4 Experimental Fetal Painkillers Utah Abortion Providers Might Try

There's no evidence that these will work, but there's no evidence that they won't.

by Jacqueline Ronson
Flickr

As of today, doctors in Utah who provide an abortion to someone who is more than 20 weeks pregnant are required by law to provide painkillers directed specifically to the fetus. The problem is that there’s no standard medical practice for fetal analgesic or anesthetic, leaving providers wondering what exactly they’re expected to do.

“Either I will continue to provide the medical standard of care to my patients that result in breaking a law I don’t know how to follow, or I’m going to have to invent some sort of fetal analgesia and essentially experiment on my patients in order to comply with the law,” Utah OB-GYN Leah Torres told the Salt Lake Tribune.

The evidence that a fetus can feel pain at 20 weeks is flimsy: The most up-to-date and comprehensive research suggests that it’s unlikely a fetus can feel pain until the third trimester, or about 28 weeks.

Even if you could prove fetal pain beyond a reasonable doubt, it would be completely unethical to force someone to use an anesthetic when there is no medical justification for it, Torres writes in an opinion piece for CNN.

As folks on both sides of the debate have pointed out, very few people are likely to be affected by the law. Just 17 abortions were performed in Utah after 20 weeks gestation in 2014, and almost all were wanted pregnancies terminated under awful circumstances.

Fourteen were due to fetal malformations — if those were deemed fatal, they would fall under an exception to the law, which requires written consensus of two doctors.

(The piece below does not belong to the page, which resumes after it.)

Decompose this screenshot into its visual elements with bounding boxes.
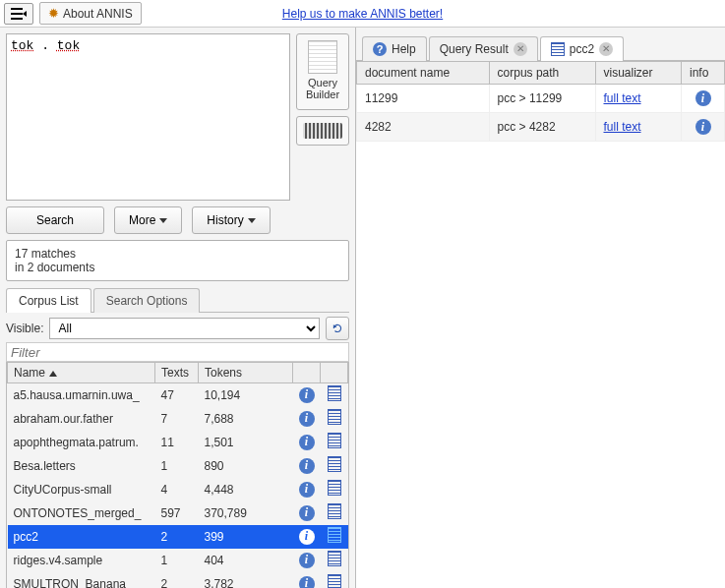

Apparently Utah lawmakers deem fetuses with fatal anomalies less deserving of painkillers than others. In most cases, the patient opted for surgical abortions under general anesthesia, which would naturally anesthetize the fetus as well.

But what to do about those few not covered by the exemptions where the patient would also opt against anesthesia?

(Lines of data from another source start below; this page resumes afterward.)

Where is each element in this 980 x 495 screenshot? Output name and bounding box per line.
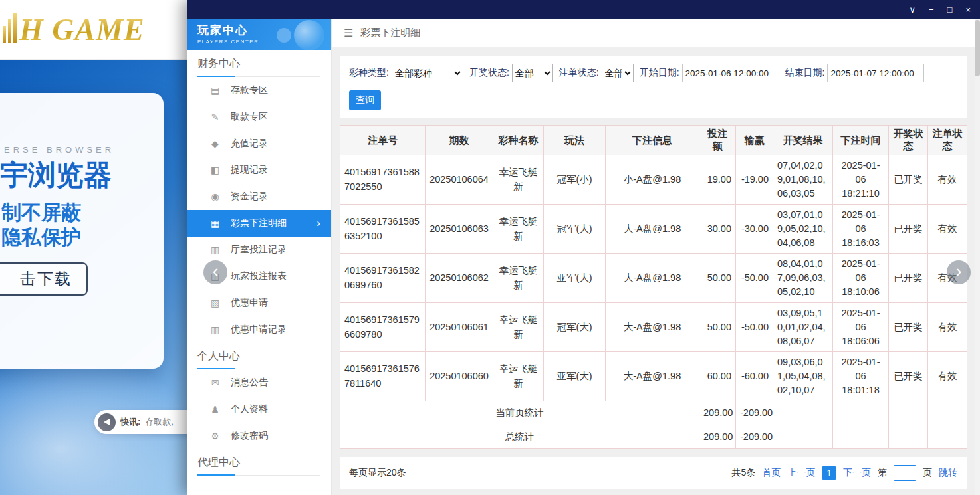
table-cell: 已开奖 [889,155,928,205]
table-cell: 401569173615796609780 [340,303,426,352]
sidebar-item-recharge[interactable]: ◆充值记录 [187,130,331,157]
table-row: 40156917361576781164020250106060幸运飞艇新亚军(… [340,352,967,401]
gear-icon: ⚙ [209,431,221,441]
banner-tagline: ERSE BROWSER [4,145,114,155]
bet-table-card: 注单号期数彩种名称玩法下注信息投注额输赢开奖结果下注时间开奖状态注单状态 401… [340,125,967,449]
table-cell: 20250106064 [426,155,493,205]
minimize-button[interactable]: − [929,5,934,14]
table-cell: 2025-01-06 18:16:03 [833,205,889,254]
sidebar-item-funds[interactable]: ◉资金记录 [187,183,331,210]
filter-row: 彩种类型:全部彩种开奖状态:全部注单状态:全部开始日期:结束日期: [349,64,957,82]
chevron-down-icon[interactable]: ∨ [909,5,916,14]
sidebar-item-label: 修改密码 [231,430,268,442]
table-cell: 已开奖 [889,254,928,303]
column-header: 期数 [426,126,493,155]
column-header: 开奖结果 [773,126,833,155]
jump-prefix-label: 第 [878,467,887,479]
sidebar-item-cashout[interactable]: ◧提现记录 [187,157,331,183]
table-cell: -30.00 [736,205,773,254]
table-cell: 幸运飞艇新 [493,155,544,205]
filter-group: 彩种类型:全部彩种 [349,64,463,82]
download-button[interactable]: 击下载 [0,262,88,296]
summary-bet-total: 209.00 [699,401,736,425]
player-center-panel: ∨ − □ × 玩家中心 PLAYERS CENTER 财务中心▤存款专区✎取款… [187,0,980,495]
ticker-label: 快讯: [120,416,140,428]
cashout-icon: ◧ [209,165,221,175]
jump-button[interactable]: 跳转 [939,467,957,479]
summary-empty-cell [928,401,967,425]
summary-winloss-total: -209.00 [736,401,773,425]
table-cell: 有效 [928,352,967,401]
sidebar-item-hall[interactable]: ▥厅室投注记录 [187,237,331,263]
bell-icon: ✉ [209,377,221,388]
table-cell: 冠军(小) [544,155,606,205]
app-root: H GAME ERSE BROWSER 宇浏览器 制不屏蔽 隐私保护 击下载 快… [0,0,980,495]
table-cell: -50.00 [736,254,773,303]
sidebar-item-promo[interactable]: ▧优惠申请 [187,290,331,316]
jump-page-input[interactable] [894,465,916,481]
scrollbar-thumb[interactable] [975,20,980,76]
filter-select[interactable]: 全部 [602,64,634,82]
next-page-link[interactable]: 下一页 [843,467,871,479]
deposit-icon: ▤ [209,85,221,96]
summary-label: 总统计 [340,425,699,449]
summary-row: 总统计209.00-209.00 [340,425,967,449]
sidebar-item-withdraw[interactable]: ✎取款专区 [187,104,331,130]
scrollbar[interactable] [975,19,980,495]
table-cell: 30.00 [699,205,736,254]
first-page-link[interactable]: 首页 [762,467,781,479]
table-row: 40156917361585635210020250106063幸运飞艇新冠军(… [340,205,967,254]
table-row: 40156917361579660978020250106061幸运飞艇新冠军(… [340,303,967,352]
table-cell: 401569173615856352100 [340,205,426,254]
table-cell: 09,03,06,01,05,04,08,02,10,07 [773,352,833,401]
current-page-button[interactable]: 1 [822,466,836,480]
speaker-icon [98,413,116,431]
table-cell: 小-A盘@1.98 [606,155,699,205]
filter-select[interactable]: 全部 [512,64,553,82]
table-cell: 401569173615887022550 [340,155,426,205]
column-header: 下注时间 [833,126,889,155]
maximize-button[interactable]: □ [947,5,953,14]
prev-page-link[interactable]: 上一页 [787,467,815,479]
column-header: 彩种名称 [493,126,544,155]
sidebar-section-title: 个人中心 [197,349,320,369]
sidebar-item-label: 彩票下注明细 [231,217,287,229]
carousel-right-arrow[interactable]: › [947,260,971,284]
sidebar-item-label: 充值记录 [231,138,268,149]
filter-label: 开奖状态: [469,67,509,79]
close-button[interactable]: × [965,5,971,14]
filter-panel: 彩种类型:全部彩种开奖状态:全部注单状态:全部开始日期:结束日期: 查询 [340,56,967,118]
funds-icon: ◉ [209,191,221,202]
menu-icon[interactable]: ☰ [344,27,353,39]
filter-group: 开奖状态:全部 [469,64,553,82]
filter-group: 开始日期: [640,64,779,82]
sidebar-item-promo-record[interactable]: ▥优惠申请记录 [187,316,331,343]
sidebar-item-gear[interactable]: ⚙修改密码 [187,423,331,449]
table-cell: 2025-01-06 18:06:06 [833,303,889,352]
sidebar-subtitle: PLAYERS CENTER [197,39,331,45]
query-button[interactable]: 查询 [349,90,381,110]
column-header: 投注额 [699,126,736,155]
sidebar-item-deposit[interactable]: ▤存款专区 [187,77,331,104]
column-header: 注单号 [340,126,426,155]
filter-date-input[interactable] [827,64,924,82]
recharge-icon: ◆ [209,138,221,149]
sidebar-item-lottery[interactable]: ▦彩票下注明细› [187,210,331,237]
sidebar-item-bell[interactable]: ✉消息公告 [187,369,331,396]
sidebar-item-user[interactable]: ♟个人资料 [187,396,331,423]
table-row: 40156917361588702255020250106064幸运飞艇新冠军(… [340,155,967,205]
sidebar-section-title: 财务中心 [197,57,320,77]
summary-winloss-total: -209.00 [736,425,773,449]
sidebar-item-label: 提现记录 [231,164,268,176]
filter-label: 注单状态: [559,67,599,79]
withdraw-icon: ✎ [209,112,221,122]
carousel-left-arrow[interactable]: ‹ [203,260,227,284]
hall-icon: ▥ [209,245,221,255]
filter-date-input[interactable] [682,64,779,82]
filter-label: 彩种类型: [349,67,389,79]
news-ticker: 快讯: 存取款, [94,410,187,434]
filter-select[interactable]: 全部彩种 [392,64,463,82]
table-cell: 19.00 [699,155,736,205]
table-cell: 08,04,01,07,09,06,03,05,02,10 [773,254,833,303]
panel-body: 玩家中心 PLAYERS CENTER 财务中心▤存款专区✎取款专区◆充值记录◧… [187,19,980,495]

Bill sponsor Keven Stratton has said that lawmakers will leave it up to doctors and patients to decide how to best ease the supposed fetal pain.

Here are some suggestions that are based in exactly as much sound medical science as the Utah law:

Tylenol

Any pain medication that the pregnant person takes will automatically transfer through the placenta to the fetus. Over-the-counter painkillers cost a lot less than other interventions, and there’s as much evidence to suggest that these will dull fetal pain as a general anesthetic, or a trans-abdominal injection of analgesics directly into the fetal tissue.

Alcohol

The pregnant person probably hasn’t had a drop to drink in months, and might be keen on the suggestion of a big glass of red wine before the abortion. Alcohol for pain relief is an age-old therapy that’s making a comeback — who’s to say it won’t work for fetuses, too? Certainly not any peer-reviewed medical studies published to date.

Cocaine

OK, cocaine use is illegal, but so is performing an abortion in Utah after 20 weeks gestation without a fetal painkiller. Since it’s fetal pain that Utah lawmakers are so concerned about, and cocaine has proven analgesic properties, surely it would be alright if a pregnant person about to have an abortion elected to snort a small bump?

Prayer

Surely many Utah lawmakers would agree that prayer has the power to do many amazing things, including ease the pain of a fetus in the midst of an abortion. In fact, prayer has shown to be exactly as effective as every other known method of fetal pain control, according to the accumulated evidence to date.